Home › Forums › Lincoln Impinger 1302 question. I replace the main fan motor because I wasn’t getting air. New motor is not working either. I have 120 vac on two legs of the connector to the motor…any ideas?
Lincoln Impinger 1302 question. I replace the main fan motor because I wasn’t getting air. New motor is not working either. I have 120 vac on two legs of the connector to the motor…any ideas?ectofix updated 2 years, 7 months ago 1 Member · 9 Posts
MemberDecember 9, 2017 at 12:00 am
Lincoln Impinger 1302 question. I replace the main fan motor because I wasn’t getting air. New motor is not working either. I have 120 vac on two legs of the connector to the motor…any ideas?
MemberDecember 9, 2017 at 4:20 pm
Mike Berry wrote:
I have 120 vac on two legs of the connector to the motor…any ideas?
I have an idea…
From the voltage readings you shared here, it sounds like you did your voltage tests by putting one test lead to ground to take each of those readings. That is NOT the proper way to use a voltmeter when troubleshooting a component’s failure.
WHY? Because ground is not part of the motor’s circuit and has absolutely NO bearing on the motor’s performance. For that reason, I’ve ALWAYS instructed (or corrected) folks by telling them to NEVER reference ground while troubleshooting for a circuit or component failure (yes…I used to teach this stuff to a classroom).
- In cars? YES.
- In some AC appliances having a low voltage secondary circuit (from a transformer) using ground as COMMON? YES!
- For the 240v necessary to make your oven motor RUN? NO!
A basic rule that I tell everyone is to look for voltage the same way a component gets it. So generally, the only time I’ll ever lay a test lead to ground is as ONE method to verify a unit is grounded or to check that a circuit’s wire is hot. In both of those cases, it’s just for matters of SAFETY. That’s another topic, though.
So you referenced ground and got 120v to both legs. WHY?
That motor requires 240v (or thereabouts) to operate. The 120v you were reading (while improperly referencing ground) was voltage you were getting through the one GOOD line getting to the motor. The reason you read 120v on both legs is because one of your 120v readings was voltage THROUGH the motor and you were simply reading open circuit voltage. SO…it was the same 120v that you were reading coming in to the OTHER leg.

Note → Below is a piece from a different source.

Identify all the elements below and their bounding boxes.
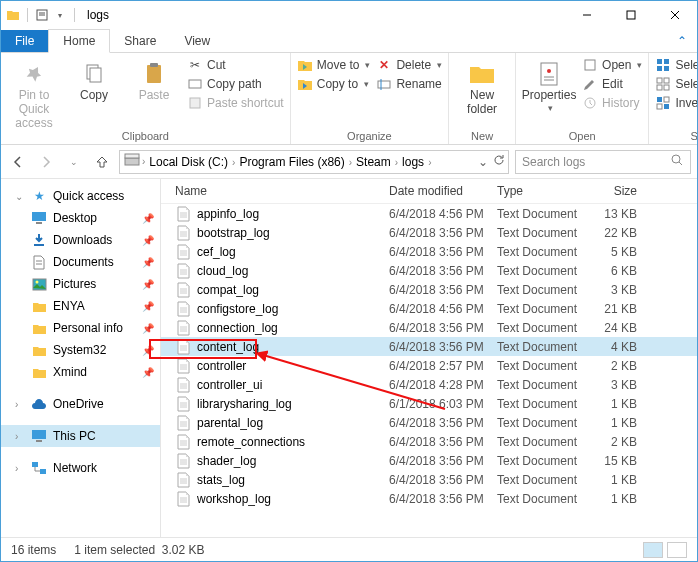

I suspect that either one side of the main switch is bad or there’s a faulty wire connection someplace. I can’t assist you any further on that since I’m not there to troubleshoot it. There are ways to use a voltmeter to track down the exact cause, but that would require more lessons on meter usage…which I won’t cover here. It’s too detailed and would require direct supervision by somebody who’s well versed in it.

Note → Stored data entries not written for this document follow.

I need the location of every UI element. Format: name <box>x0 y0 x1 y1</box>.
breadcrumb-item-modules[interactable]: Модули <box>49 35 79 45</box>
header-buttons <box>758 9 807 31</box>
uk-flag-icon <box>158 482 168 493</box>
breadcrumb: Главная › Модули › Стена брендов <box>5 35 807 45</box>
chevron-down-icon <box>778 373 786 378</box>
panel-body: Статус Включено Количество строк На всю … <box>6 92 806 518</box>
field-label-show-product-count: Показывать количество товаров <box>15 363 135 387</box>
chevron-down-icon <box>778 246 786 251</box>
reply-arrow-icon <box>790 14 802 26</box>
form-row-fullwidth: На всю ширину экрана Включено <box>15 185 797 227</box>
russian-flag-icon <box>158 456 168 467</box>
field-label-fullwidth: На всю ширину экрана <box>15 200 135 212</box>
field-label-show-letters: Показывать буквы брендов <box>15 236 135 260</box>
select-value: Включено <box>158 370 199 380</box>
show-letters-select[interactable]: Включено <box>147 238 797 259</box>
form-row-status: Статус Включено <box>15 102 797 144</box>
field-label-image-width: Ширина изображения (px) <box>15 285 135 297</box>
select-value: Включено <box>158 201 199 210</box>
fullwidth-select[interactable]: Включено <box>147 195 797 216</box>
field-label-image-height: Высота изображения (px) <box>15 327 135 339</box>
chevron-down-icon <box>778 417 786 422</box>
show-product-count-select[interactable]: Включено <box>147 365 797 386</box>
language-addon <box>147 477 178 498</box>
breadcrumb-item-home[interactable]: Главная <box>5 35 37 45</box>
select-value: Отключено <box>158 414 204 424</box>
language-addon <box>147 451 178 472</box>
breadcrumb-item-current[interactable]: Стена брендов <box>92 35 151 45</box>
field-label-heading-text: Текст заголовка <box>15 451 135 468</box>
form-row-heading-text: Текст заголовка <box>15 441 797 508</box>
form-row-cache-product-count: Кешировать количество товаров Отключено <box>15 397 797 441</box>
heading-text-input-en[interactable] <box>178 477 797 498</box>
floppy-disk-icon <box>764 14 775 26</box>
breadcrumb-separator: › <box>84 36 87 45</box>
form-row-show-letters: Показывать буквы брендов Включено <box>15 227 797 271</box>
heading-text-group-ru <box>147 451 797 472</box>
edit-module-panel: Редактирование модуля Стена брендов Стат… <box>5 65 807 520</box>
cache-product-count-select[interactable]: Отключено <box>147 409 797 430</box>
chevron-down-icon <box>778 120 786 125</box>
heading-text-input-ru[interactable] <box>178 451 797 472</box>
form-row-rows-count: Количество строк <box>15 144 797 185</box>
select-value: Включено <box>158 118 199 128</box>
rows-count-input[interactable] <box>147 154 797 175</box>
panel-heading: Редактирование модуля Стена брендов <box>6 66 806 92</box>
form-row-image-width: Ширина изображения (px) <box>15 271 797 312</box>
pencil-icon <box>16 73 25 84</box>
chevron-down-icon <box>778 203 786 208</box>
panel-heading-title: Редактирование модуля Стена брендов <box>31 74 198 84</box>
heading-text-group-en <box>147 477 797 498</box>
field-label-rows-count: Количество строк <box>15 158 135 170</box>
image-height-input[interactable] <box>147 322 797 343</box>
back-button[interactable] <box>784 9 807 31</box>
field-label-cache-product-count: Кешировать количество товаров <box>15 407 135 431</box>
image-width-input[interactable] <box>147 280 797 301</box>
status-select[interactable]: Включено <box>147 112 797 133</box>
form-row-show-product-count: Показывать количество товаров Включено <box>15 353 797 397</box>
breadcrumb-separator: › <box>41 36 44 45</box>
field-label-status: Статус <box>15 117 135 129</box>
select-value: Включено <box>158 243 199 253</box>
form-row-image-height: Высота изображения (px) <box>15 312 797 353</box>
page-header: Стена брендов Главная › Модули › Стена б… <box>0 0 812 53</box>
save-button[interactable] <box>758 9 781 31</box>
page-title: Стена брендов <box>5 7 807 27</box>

MemberDecember 9, 2017 at 6:01 pm
OH…and congratulations on being the proud owner of a spare motor! I say that because I doubt that the original motor was bad.

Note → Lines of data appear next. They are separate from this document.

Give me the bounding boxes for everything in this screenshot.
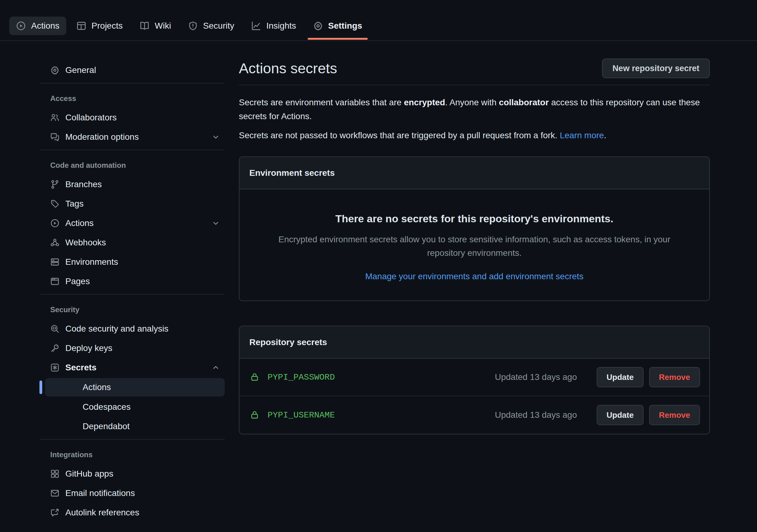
active-tab-underline (308, 38, 368, 40)
remove-secret-button[interactable]: Remove (649, 405, 700, 425)
sidebar-item-label: General (65, 65, 96, 75)
sidebar-item-email-notifications[interactable]: Email notifications (40, 483, 225, 503)
tab-projects-label: Projects (92, 21, 123, 31)
tab-insights[interactable]: Insights (244, 16, 303, 35)
key-icon (50, 344, 59, 353)
selected-item-indicator (40, 380, 42, 394)
divider (40, 294, 225, 294)
lock-icon (250, 410, 259, 420)
tab-wiki-label: Wiki (155, 21, 171, 31)
fork-note-suffix: . (604, 130, 606, 140)
actions-secrets-page: Actions secrets New repository secret Se… (239, 59, 710, 434)
settings-sidebar: General Access Collaborators Moderation … (40, 60, 225, 522)
tab-wiki[interactable]: Wiki (133, 16, 178, 35)
intro-part-2: . Anyone with (445, 98, 499, 107)
fork-note-part: Secrets are not passed to workflows that… (239, 130, 560, 140)
sidebar-item-branches[interactable]: Branches (40, 175, 225, 194)
mail-icon (50, 489, 59, 498)
intro-part-1: Secrets are environment variables that a… (239, 98, 404, 107)
tab-actions-label: Actions (31, 21, 59, 31)
sidebar-section-access: Access (40, 89, 225, 108)
chevron-up-icon (212, 364, 220, 372)
sidebar-item-code-security[interactable]: Code security and analysis (40, 319, 225, 338)
sidebar-item-actions[interactable]: Actions (40, 213, 225, 233)
sidebar-item-label: Code security and analysis (65, 324, 168, 334)
page-title: Actions secrets (239, 59, 337, 78)
server-icon (50, 257, 59, 266)
browser-icon (50, 277, 59, 286)
sidebar-item-label: Email notifications (65, 488, 135, 498)
divider (40, 439, 225, 440)
sidebar-item-label: Environments (65, 257, 118, 267)
webhook-icon (50, 238, 59, 247)
key-asterisk-icon (50, 363, 59, 372)
update-secret-button[interactable]: Update (597, 367, 644, 387)
sidebar-item-environments[interactable]: Environments (40, 252, 225, 271)
empty-state-description: Encrypted environment secrets allow you … (258, 233, 690, 260)
sidebar-section-security: Security (40, 300, 225, 319)
sidebar-section-code-and-automation: Code and automation (40, 156, 225, 175)
tab-projects[interactable]: Projects (70, 16, 130, 35)
people-icon (50, 113, 59, 122)
secret-row-pypi-username: PYPI_USERNAME Updated 13 days ago Update… (239, 396, 709, 434)
tab-security[interactable]: Security (181, 16, 241, 35)
sidebar-item-secrets[interactable]: Secrets (40, 358, 225, 377)
sidebar-item-collaborators[interactable]: Collaborators (40, 108, 225, 127)
sidebar-item-webhooks[interactable]: Webhooks (40, 233, 225, 252)
secret-updated-timestamp: Updated 13 days ago (495, 410, 577, 420)
sidebar-subitem-label: Actions (83, 382, 111, 392)
intro-bold-collaborator: collaborator (499, 98, 549, 107)
tab-settings[interactable]: Settings (306, 16, 369, 35)
learn-more-link[interactable]: Learn more (560, 130, 604, 140)
sidebar-section-integrations: Integrations (40, 445, 225, 464)
manage-environments-link[interactable]: Manage your environments and add environ… (365, 271, 584, 281)
gear-icon (313, 21, 323, 31)
sidebar-subitem-actions[interactable]: Actions (45, 378, 225, 397)
sidebar-item-tags[interactable]: Tags (40, 194, 225, 213)
sidebar-item-moderation-options[interactable]: Moderation options (40, 127, 225, 147)
tab-insights-label: Insights (266, 21, 296, 31)
play-circle-icon (50, 219, 59, 228)
environment-secrets-empty-state: There are no secrets for this repository… (239, 189, 709, 300)
book-icon (139, 21, 149, 31)
update-secret-button[interactable]: Update (597, 405, 644, 425)
sidebar-item-pages[interactable]: Pages (40, 271, 225, 291)
sidebar-item-label: Pages (65, 276, 90, 286)
secret-name: PYPI_PASSWORD (267, 373, 335, 382)
sidebar-subitem-codespaces[interactable]: Codespaces (40, 397, 225, 417)
sidebar-item-label: Moderation options (65, 132, 139, 142)
sidebar-item-autolink-references[interactable]: Autolink references (40, 503, 225, 522)
fork-note-text: Secrets are not passed to workflows that… (239, 128, 710, 142)
cross-reference-icon (50, 508, 59, 517)
intro-bold-encrypted: encrypted (404, 98, 445, 107)
codescan-icon (50, 324, 59, 333)
empty-state-title: There are no secrets for this repository… (258, 213, 691, 225)
secrets-intro-text: Secrets are environment variables that a… (239, 96, 710, 123)
project-table-icon (76, 21, 86, 31)
sidebar-item-general[interactable]: General (40, 60, 225, 80)
play-circle-icon (16, 21, 26, 31)
tab-actions[interactable]: Actions (9, 16, 66, 35)
sidebar-item-label: Tags (65, 199, 83, 209)
sidebar-subitem-dependabot[interactable]: Dependabot (40, 417, 225, 436)
secret-name: PYPI_USERNAME (267, 410, 335, 420)
sidebar-item-label: Branches (65, 180, 102, 189)
sidebar-item-label: Secrets (65, 363, 97, 373)
page-header: Actions secrets New repository secret (239, 59, 710, 78)
tab-settings-label: Settings (328, 21, 362, 31)
tag-icon (50, 199, 59, 209)
remove-secret-button[interactable]: Remove (649, 367, 700, 387)
repository-secrets-box: Repository secrets PYPI_PASSWORD Updated… (239, 326, 710, 434)
gear-icon (50, 66, 59, 75)
comment-discussion-icon (50, 132, 59, 142)
graph-icon (251, 21, 261, 31)
new-repository-secret-button[interactable]: New repository secret (602, 59, 710, 78)
sidebar-item-deploy-keys[interactable]: Deploy keys (40, 338, 225, 358)
sidebar-item-label: Deploy keys (65, 343, 112, 353)
divider (40, 150, 225, 150)
environment-secrets-box: Environment secrets There are no secrets… (239, 156, 710, 301)
chevron-down-icon (212, 219, 220, 227)
sidebar-item-label: Autolink references (65, 508, 139, 518)
sidebar-item-github-apps[interactable]: GitHub apps (40, 464, 225, 483)
secret-row-pypi-password: PYPI_PASSWORD Updated 13 days ago Update… (239, 359, 709, 396)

MemberDecember 11, 2017 at 5:01 am
I have to ask, Was the motor running and not producing the air flow, or was it not running at all?
MemberDecember 21, 2017 at 6:47 pm
kinda hard on the answers we were all rookies at some point first of all I’m not a big fan of these units worked on a few at ruby Tuesdays inpingers in general are a pain in the buttocks first thing I would have checked is the single or 3 phase coming in to the unit has to have the initial power to begin with not specific on motor was it blower motor or cooling fan don’t remember if cooling fan is 120 or not but blower motor is 240 if this is not turning it wont heat due to internal centrifugal switch me more specific more details is helpful I work on chilis and bjs inpingers all the time but these are gas that Lincoln is electric glad Hobart took over them ruby Tuesdays now I just fix there microwaves there yeah
MemberDecember 21, 2017 at 8:25 pm
They are a good oven if properly maintained and cleaned. Can’t help if users don’t follow the owners manual. And very few do.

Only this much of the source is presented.